▸ **Requirement**: Would you write out the listing verbatim and skip every picture in it?

▸ **Available data**:
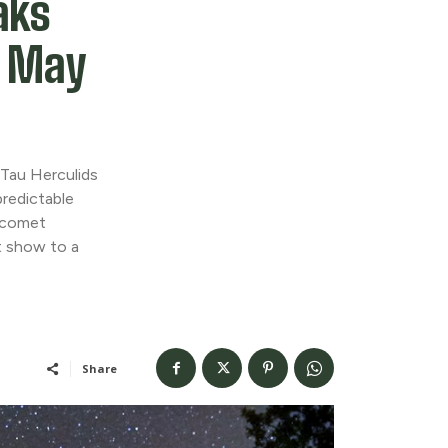
aks
o May
Tau Herculids
redictable
f comet
 show to a
Share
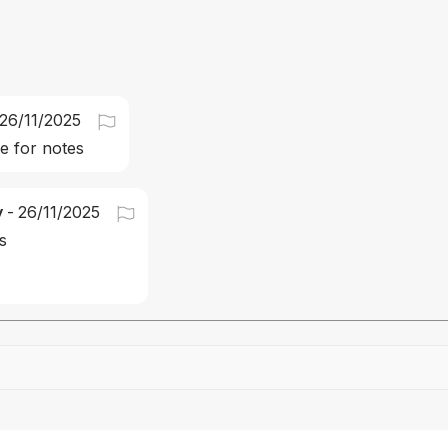
26/11/2025
 for notes
y
-
26/11/2025
s
Drag file here or click to upload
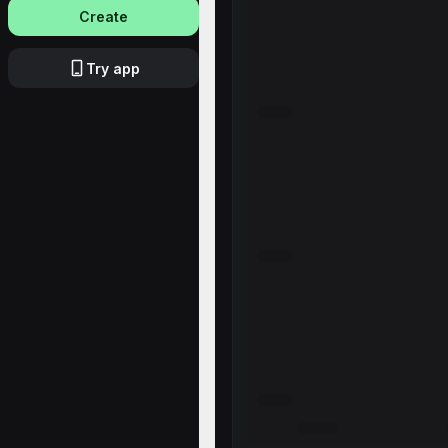
Create
Try app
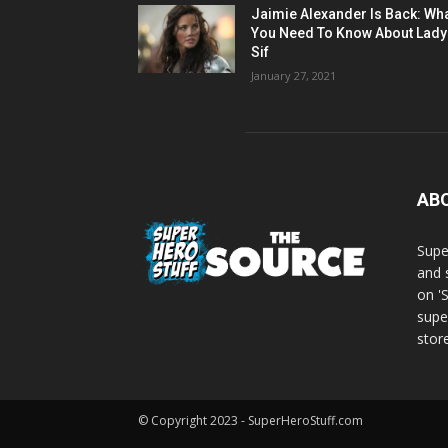
Jaimie Alexander Is Back: Wh
You Need To Know About Lady
Sif
January 27, 2021
AB
Supe
and 
on '
supe
store
© Copyright 2023 - SuperHeroStuff.com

▸ **Written solution**:
aks
o May
Tau Herculids
redictable
f comet
 show to a
Share
26/11/2025
 for notes
y
-
26/11/2025
s
Drag file here or click to upload
Create
Try app
Jaimie Alexander Is Back: Wh
You Need To Know About Lady
Sif
January 27, 2021
AB
Supe
and 
on '
supe
store
© Copyright 2023 - SuperHeroStuff.com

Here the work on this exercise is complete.